> [YOUR OBJECTIVE]: Of the entries below, return only those lines from the line with "kWh saubere Energie erzeugen. Damit kann" to the line with "setzen wir auf nachhaltige Energiegewinn", exactly, both included.

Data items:

++++++++++

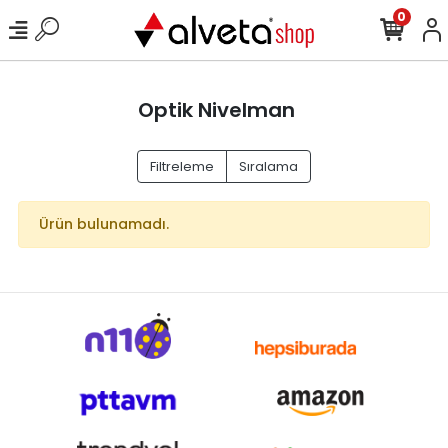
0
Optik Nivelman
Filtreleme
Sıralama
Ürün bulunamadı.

++++++++++

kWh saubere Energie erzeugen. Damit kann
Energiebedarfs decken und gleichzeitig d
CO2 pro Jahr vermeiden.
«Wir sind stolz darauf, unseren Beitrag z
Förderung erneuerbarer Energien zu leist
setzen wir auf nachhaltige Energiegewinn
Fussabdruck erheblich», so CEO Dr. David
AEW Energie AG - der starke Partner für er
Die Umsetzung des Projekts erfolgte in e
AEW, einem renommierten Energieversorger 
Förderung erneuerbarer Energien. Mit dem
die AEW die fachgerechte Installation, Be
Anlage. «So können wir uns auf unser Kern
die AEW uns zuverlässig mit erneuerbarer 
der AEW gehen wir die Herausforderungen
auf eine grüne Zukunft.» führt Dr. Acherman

++++++++++

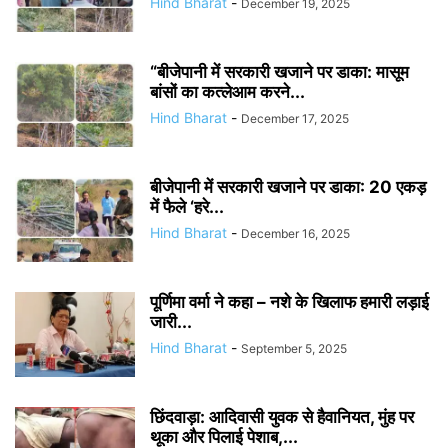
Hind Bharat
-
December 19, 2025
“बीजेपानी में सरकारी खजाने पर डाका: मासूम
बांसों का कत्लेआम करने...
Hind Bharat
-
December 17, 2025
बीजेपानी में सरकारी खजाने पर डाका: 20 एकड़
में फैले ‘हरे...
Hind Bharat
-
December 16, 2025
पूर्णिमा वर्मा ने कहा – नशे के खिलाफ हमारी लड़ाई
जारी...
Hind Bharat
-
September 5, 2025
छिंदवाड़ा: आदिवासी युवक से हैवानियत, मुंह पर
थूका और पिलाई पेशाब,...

++++++++++

> [YOUR SOLUTION]:
kWh saubere Energie erzeugen. Damit kann
Energiebedarfs decken und gleichzeitig d
CO2 pro Jahr vermeiden.
«Wir sind stolz darauf, unseren Beitrag z
Förderung erneuerbarer Energien zu leist
setzen wir auf nachhaltige Energiegewinn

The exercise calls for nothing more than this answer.